• Recorded information:
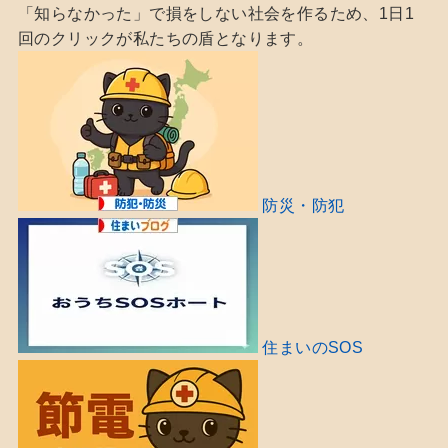
「知らなかった」で損をしない社会を作るため、1日1
回のクリックが私たちの盾となります。
防災・防犯
住まいのSOS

• Task requirements: Leaving out the pictures, output the listing above exactly as given.

• Solution to this task:
「知らなかった」で損をしない社会を作るため、1日1
回のクリックが私たちの盾となります。
防災・防犯
住まいのSOS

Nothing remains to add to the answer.